Gather financial data: Collect information on past income and expenses, industry trends, and any other relevant financial information.
Estimate future income: Use historical data and market insights to predict your expected revenue for the budget period.
Project expenses: Consider all costs associated with running your business, such as rent, salaries, inventory, etc.
Determine net cash flow: Subtract total expenses from total income to calculate your projected net cash flow.
Make adjustments: Review the budget for accuracy and make any necessary changes based on new information or unexpected events.
The seven types of budgets are:
Operating budget: This includes all costs associated with running a business, such as rent, salaries, and marketing expenses.
Capital budget: This focuses on long-term investments in assets like equipment or property.
Cash flow budget: This forecasts the expected inflow and outflow of cash over a specific period.
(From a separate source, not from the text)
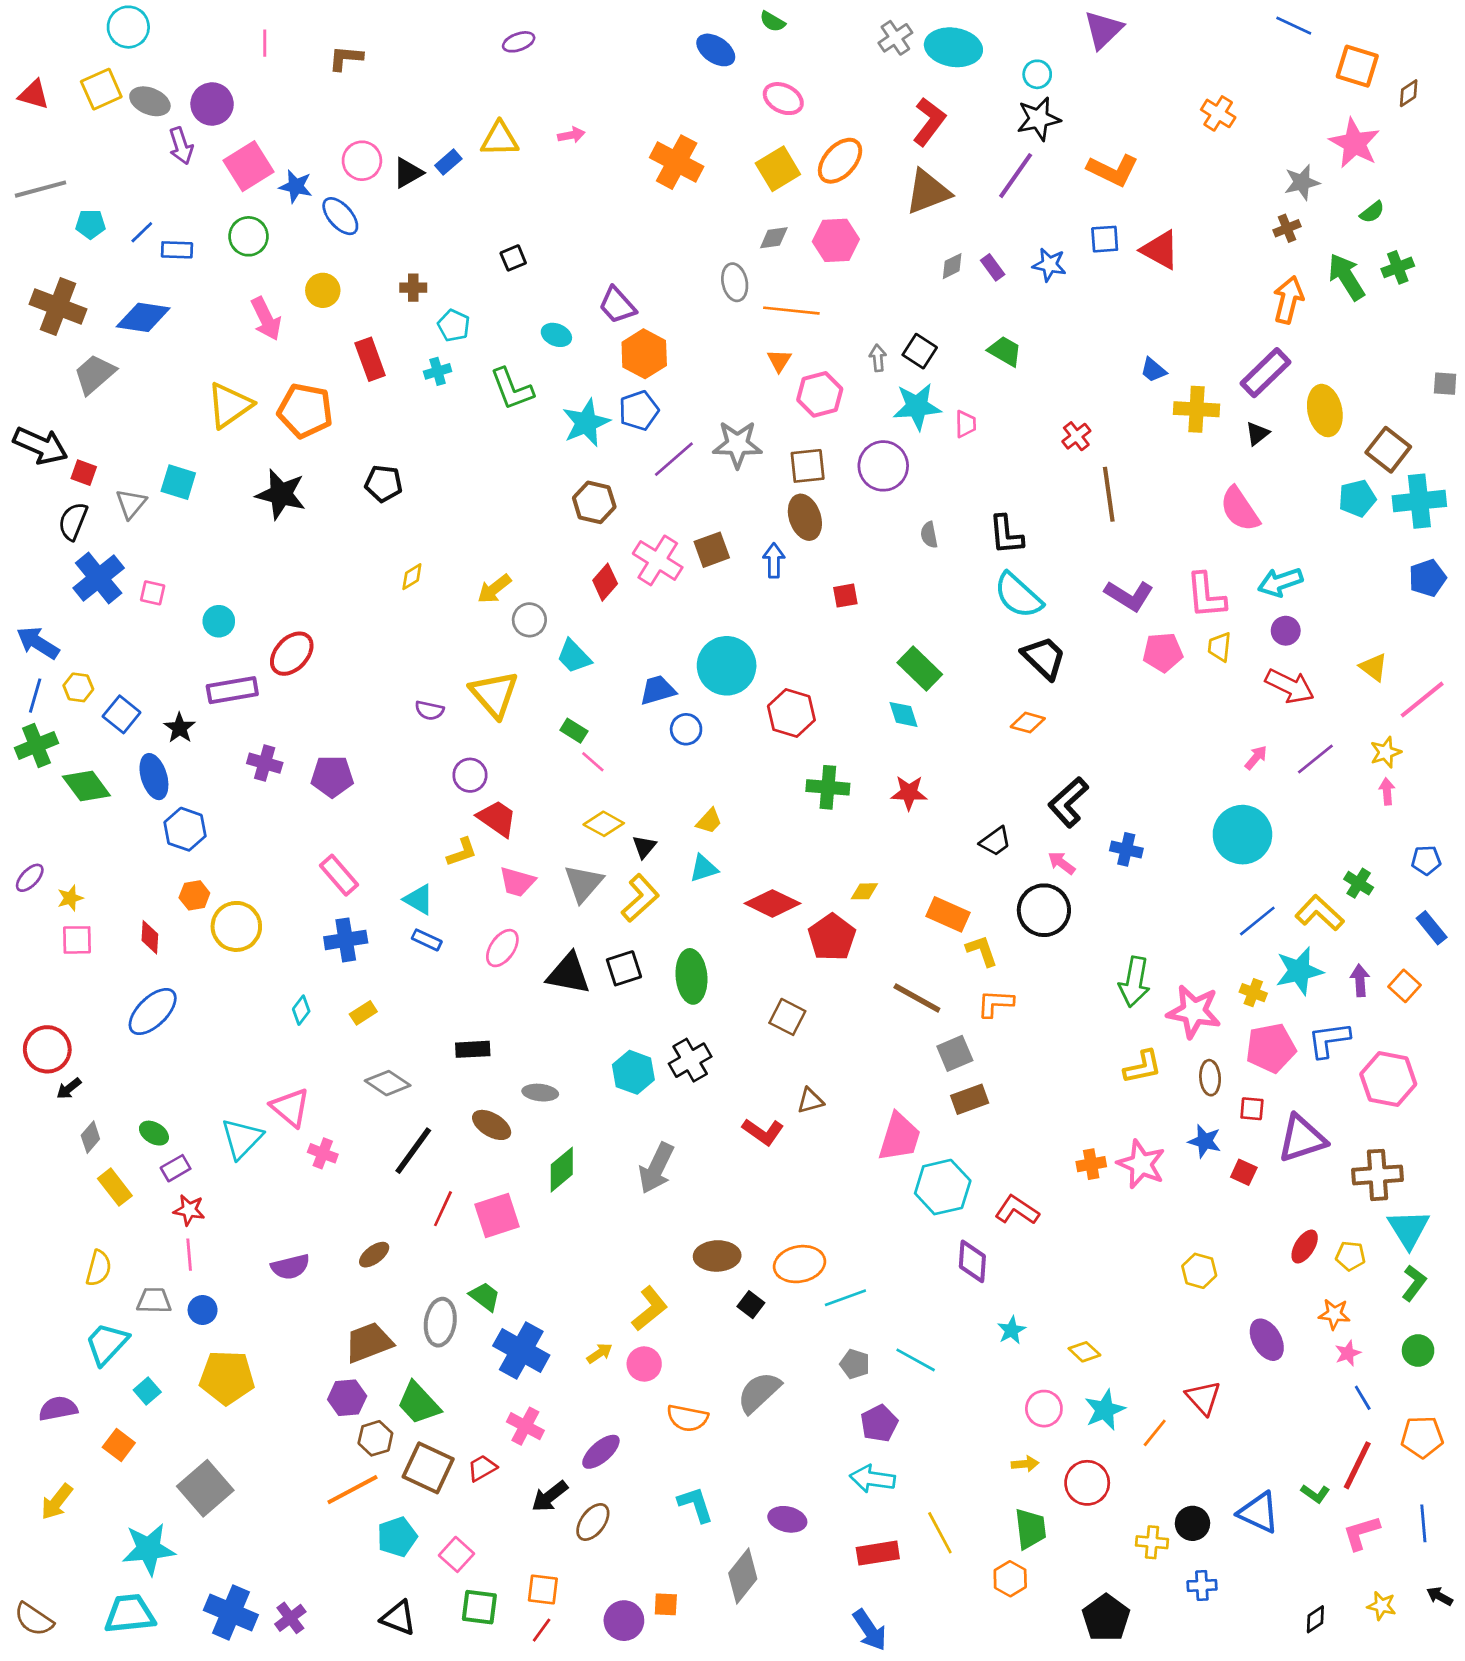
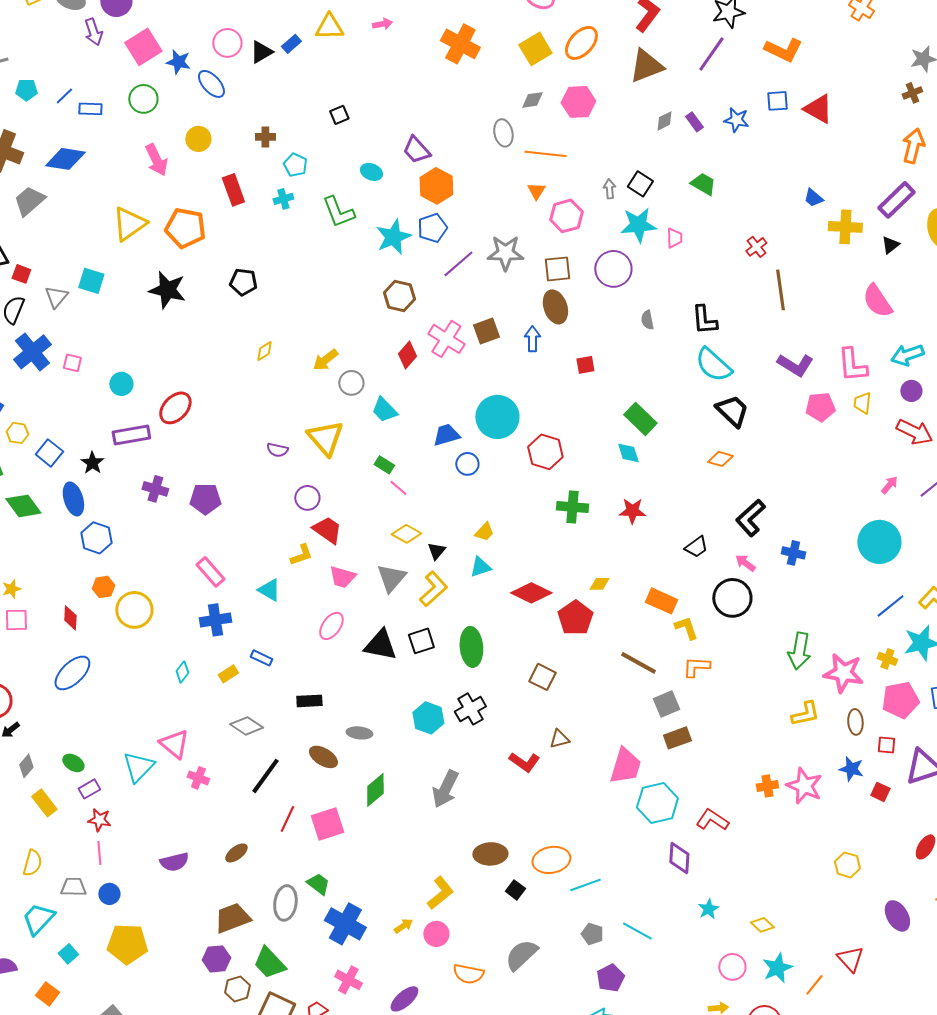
blue rectangle: (427, 940) -> (261, 658), moved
Sales budget: This predicts future sales revenue based on market trends and past performance.
Production budget: This outlines the number of products to be produced during a given period based on sales projections and inventory levels.
Marketing budget: This covers expenses related to promoting and advertising products or services.
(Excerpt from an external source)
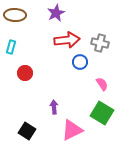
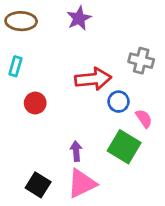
red arrow: (67, 40) -> (93, 79), moved
blue circle: (80, 62) -> (119, 102), moved
green square: (102, 113) -> (124, 147), moved
pink triangle: (72, 130) -> (82, 184), moved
Master budget: This integrates all other budgets to provide an overall financial plan
Forecasting is the process of predicting future events or trends based on past data and statistical analysis. In a business context, forecasting can involve predicting sales revenue, expenses, and cash flow over a specific period to assist with financial planning and decision-making. It is an essential aspect of budgeting and allows businesses to anticipate potential challenges and opportunities. Forecasting also helps identify patterns and analyze market trends that may affect the business's performance in the future. Overall, forecasting plays a crucial role in helping businesses prepare for what lies ahead and make informed decisions to achieve their goals. So, it is an important tool for maintaining financial stability and growth in any business.
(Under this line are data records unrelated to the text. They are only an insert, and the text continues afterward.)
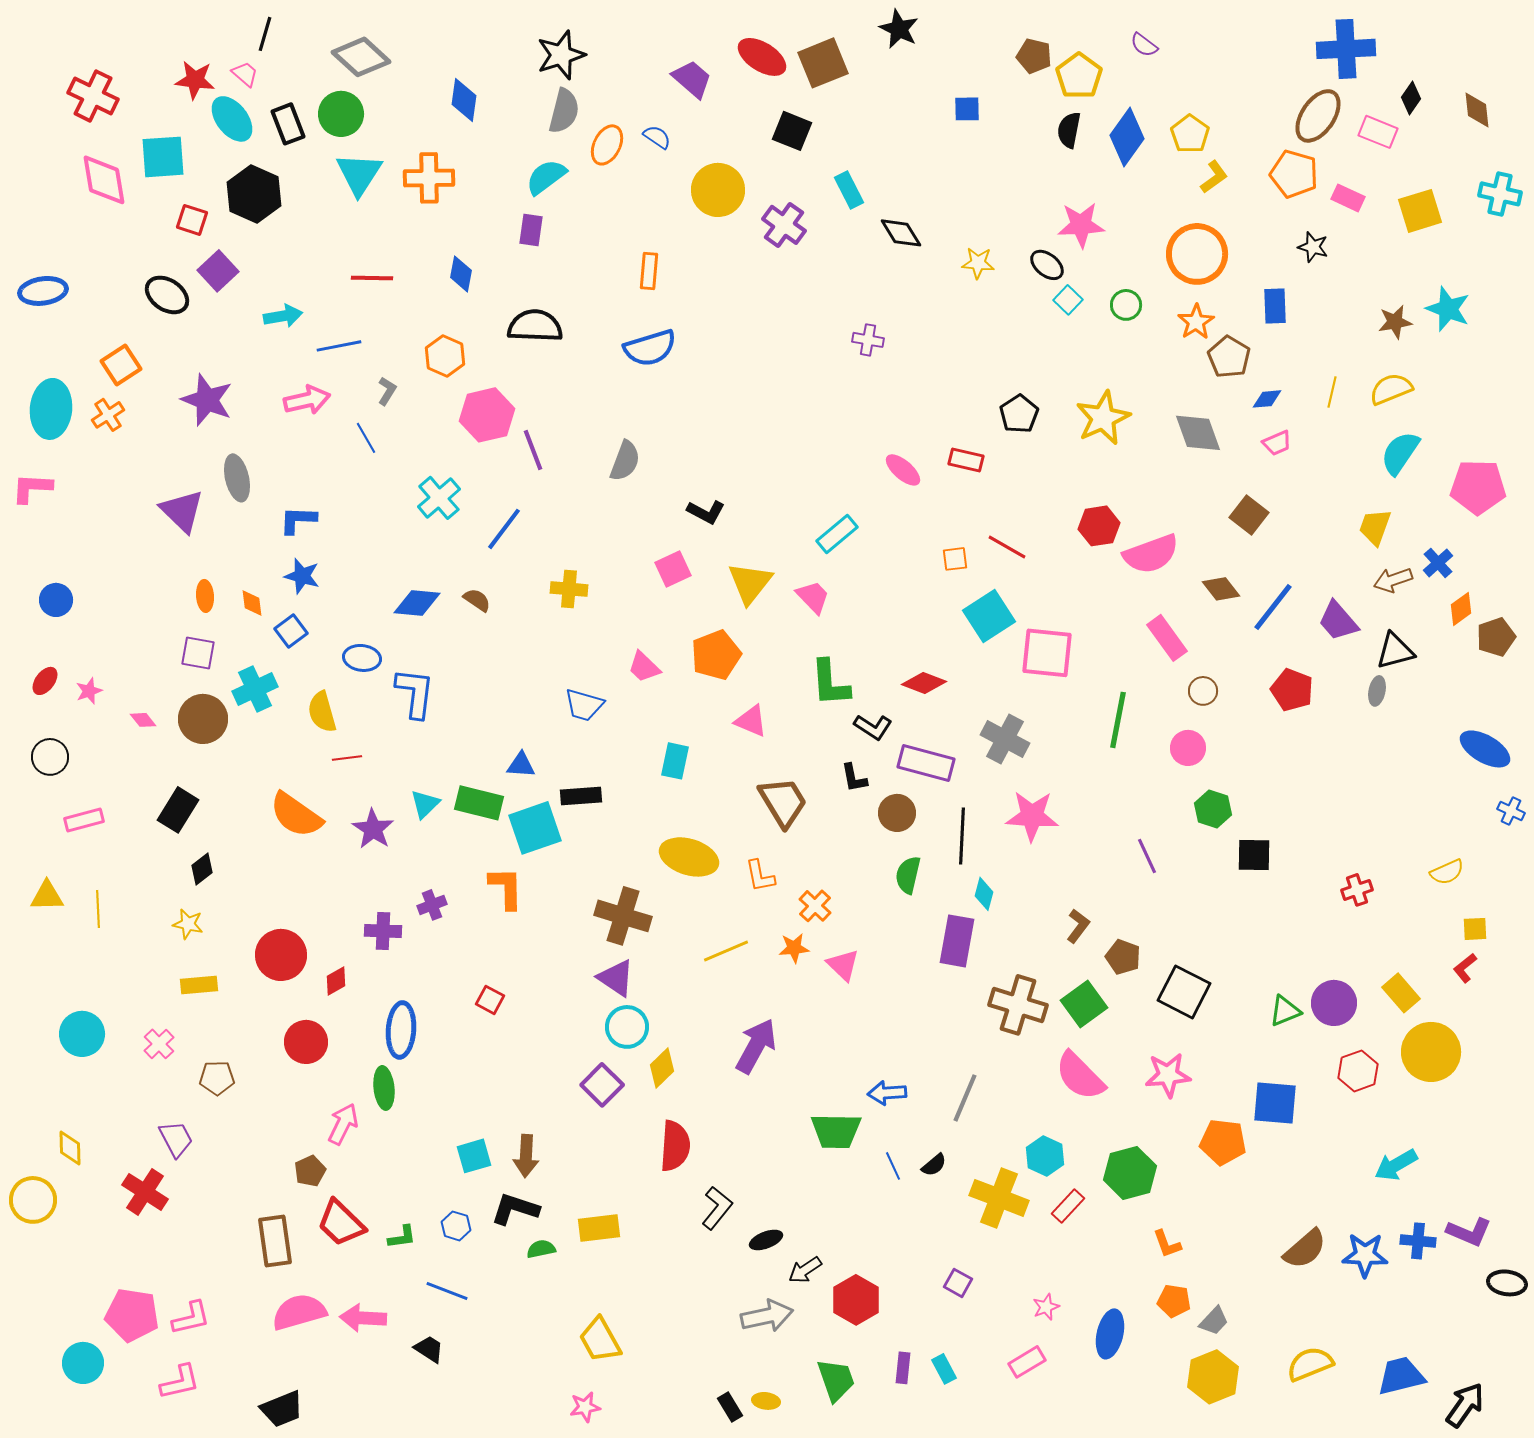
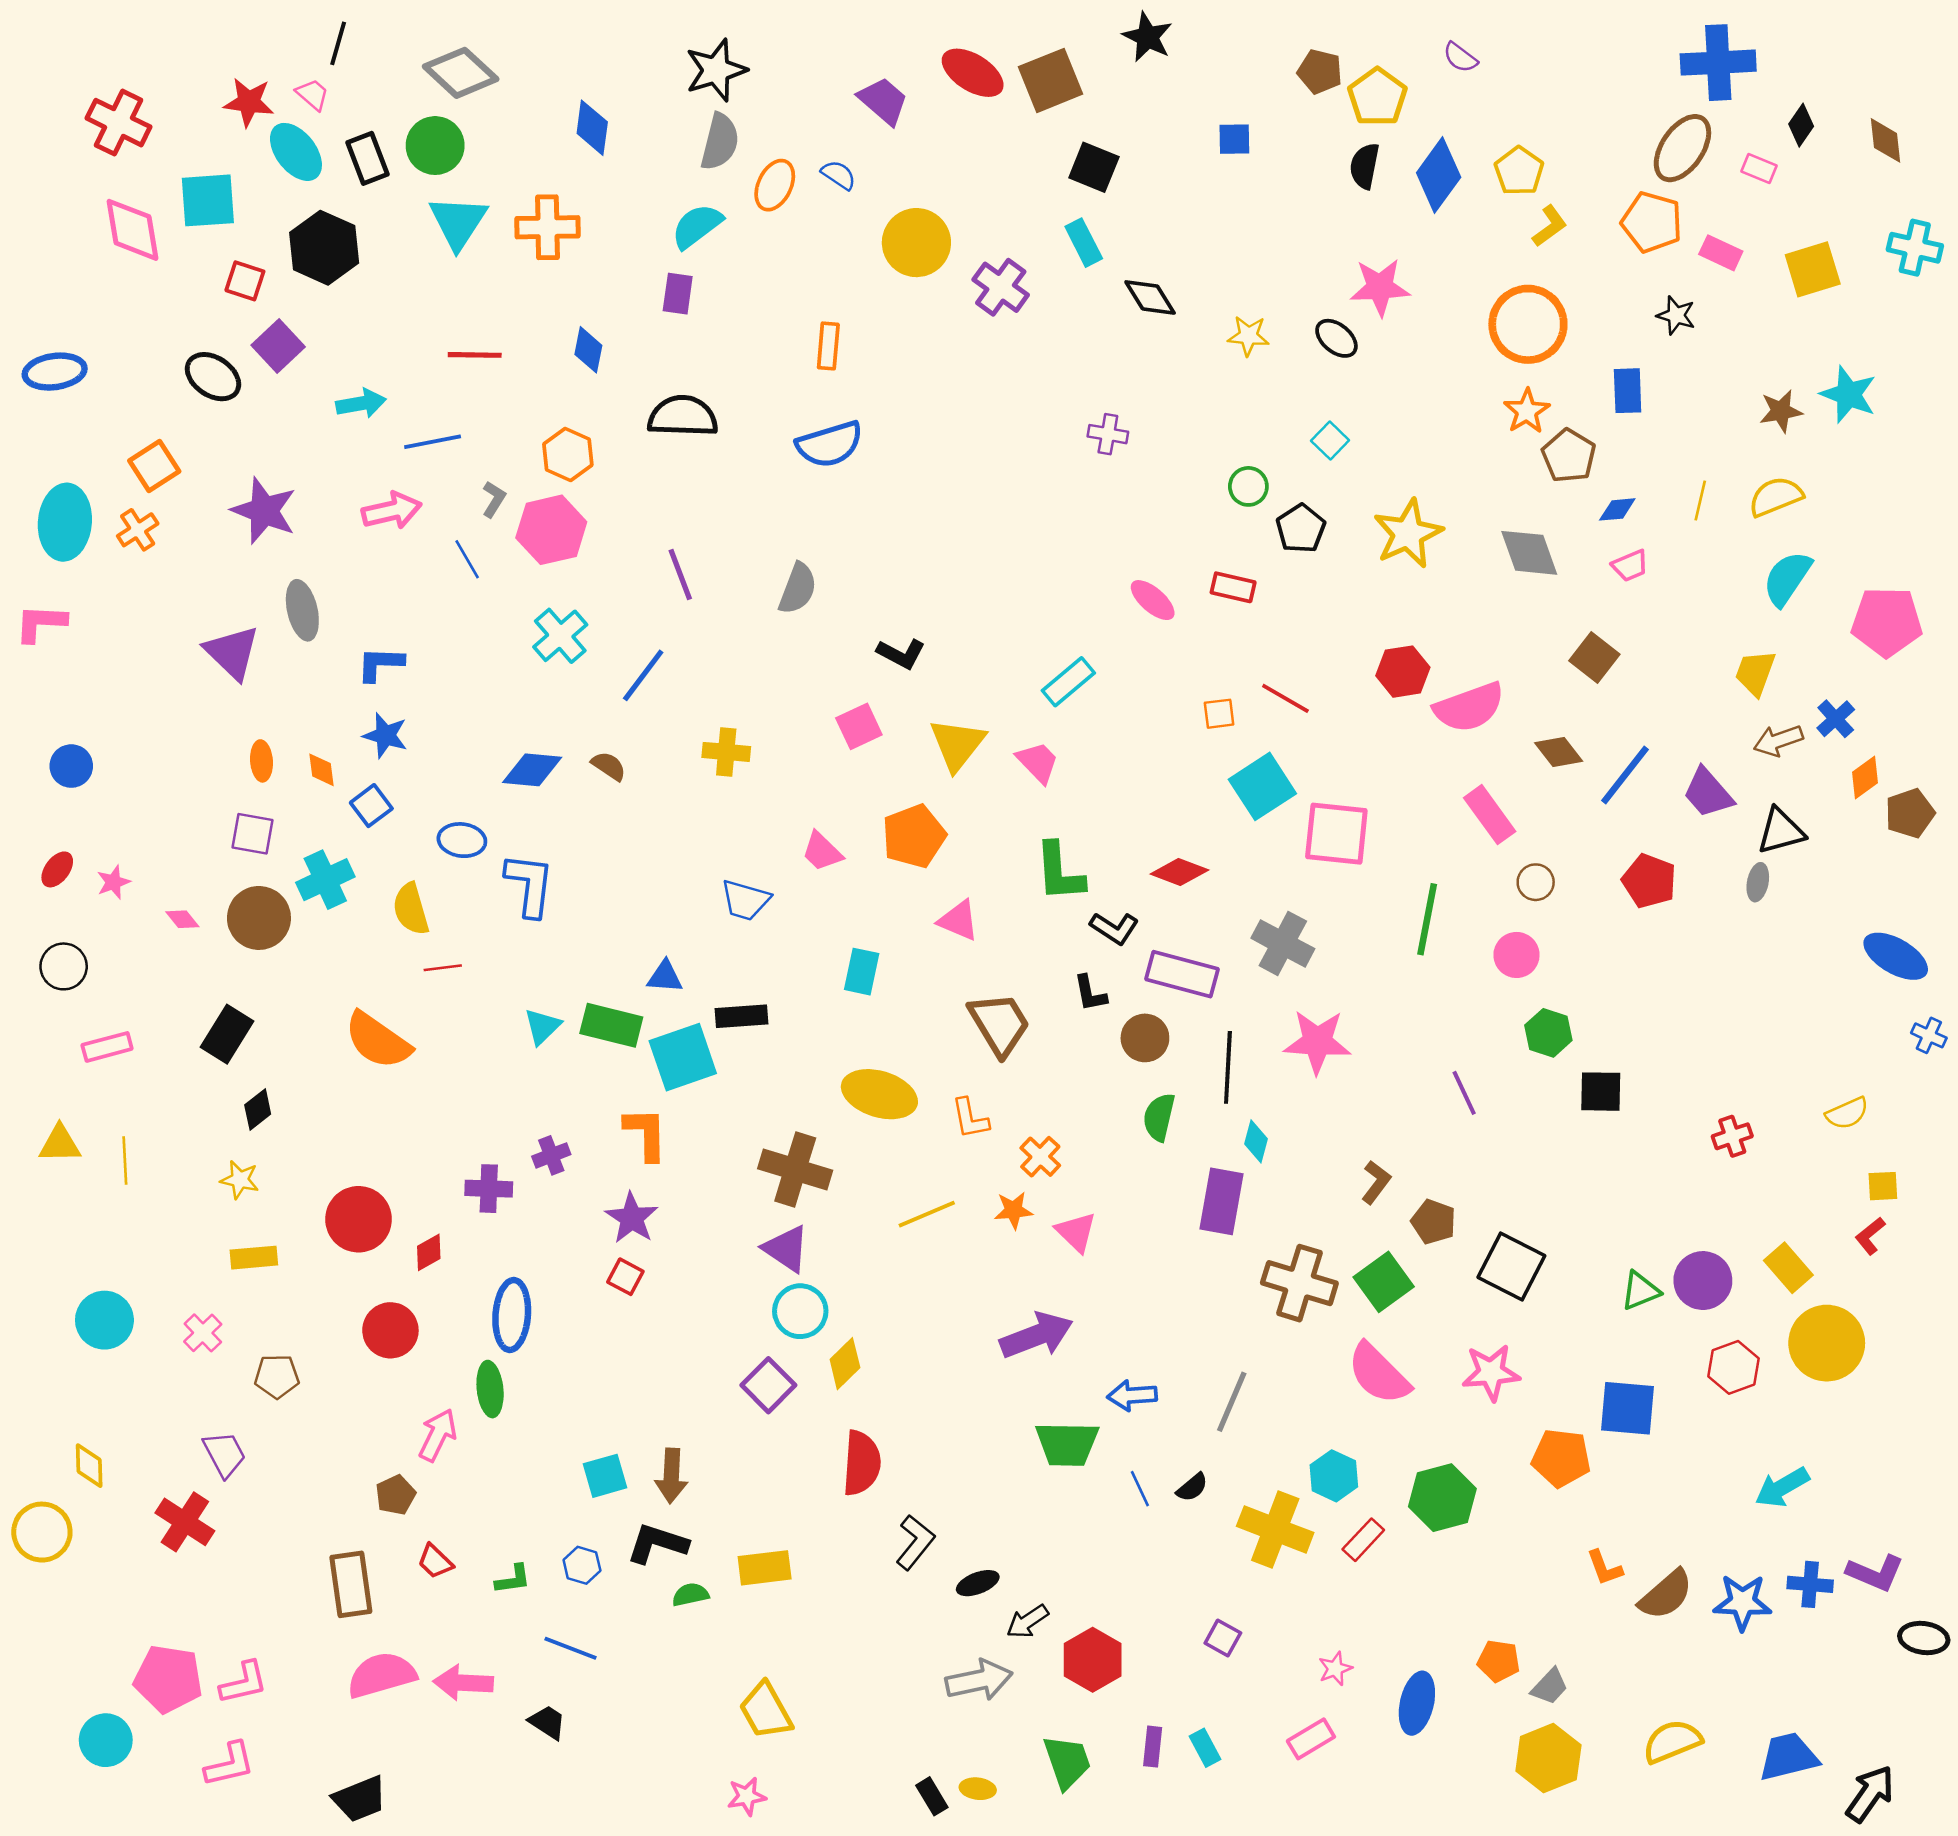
black square: (792, 131) -> (1094, 167), moved
pink rectangle: (1378, 132) -> (1759, 169), size x0.7
cyan square: (1068, 300) -> (1330, 440), moved
green circle: (1126, 305) -> (1248, 486), moved
pink hexagon: (487, 415) -> (551, 530), moved
purple star: (373, 829) -> (632, 1218), moved
purple arrow: (756, 1046) -> (1036, 1335), moved, turned 40
red trapezoid: (341, 1223) -> (435, 1561), size x0.6
orange L-shape: (1167, 1244) -> (1605, 1568), moved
The three types of forecasting are:
Qualitative forecasting: This method uses expert opinions and subjective data to predict future events or trends.
Quantitative forecasting: This approach involves using statistical models and historical data to make predictions about the future.
Time series forecasting: This is a type of quantitative forecasting that uses past time-series data to forecast future values based on patterns and trends. It can be used for various aspects such as sales revenue, expenses, and cash flow projections. Overall, businesses may use a combination of these methods depending on their specific needs and the availability of relevant data. By understanding different types of forecasting techniques, businesses can choose the most suitable one for their unique situation to achieve accurate results in their financial planning
A good example of forecasting is predicting sales revenue for a specific period based on past data and market trends. For instance, if a retail store wants to forecast their sales for the upcoming holiday season, they can analyze their sales data from previous years during the same period, consider any changes in consumer behaviour or economic conditions, and use that information to estimate future sales. This allows them to make informed decisions about inventory levels, staffing needs, and marketing strategies to maximise profits during the holiday season. Overall, accurate forecasting plays a crucial role in helping businesses prepare for various scenarios and make well-informed decisions to achieve financial stability and success. So, it is an essential tool for any business looking to thrive in today's dynamic market.